◆ INFORMATION SHOWN ◆

◆ ◆ ◆ ◆

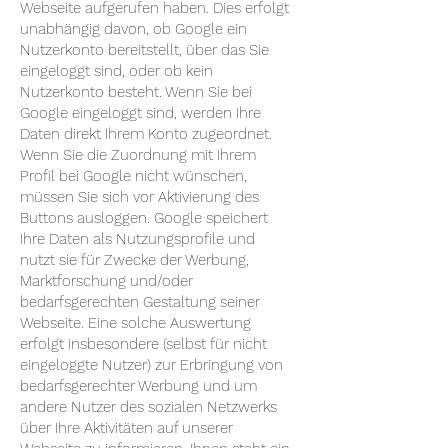
Webseite aufgerufen haben. Dies erfolgt
unabhängig davon, ob Google ein
Nutzerkonto bereitstellt, über das Sie
eingeloggt sind, oder ob kein
Nutzerkonto besteht. Wenn Sie bei
Google eingeloggt sind, werden Ihre
Daten direkt Ihrem Konto zugeordnet.
Wenn Sie die Zuordnung mit Ihrem
Profil bei Google nicht wünschen,
müssen Sie sich vor Aktivierung des
Buttons ausloggen. Google speichert
Ihre Daten als Nutzungsprofile und
nutzt sie für Zwecke der Werbung,
Marktforschung und/oder
bedarfsgerechten Gestaltung seiner
Webseite. Eine solche Auswertung
erfolgt insbesondere (selbst für nicht
eingeloggte Nutzer) zur Erbringung von
bedarfsgerechter Werbung und um
andere Nutzer des sozialen Netzwerks
über Ihre Aktivitäten auf unserer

◆ ◆ ◆ ◆

◆ AIM OF THE EXERCISE ◆
Using only the data above, copy out the lines that include the word "Nutzerkonto".

◆ REPLY TO THE EXERCISE ◆
Nutzerkonto bereitstellt, über das Sie
Nutzerkonto besteht. Wenn Sie bei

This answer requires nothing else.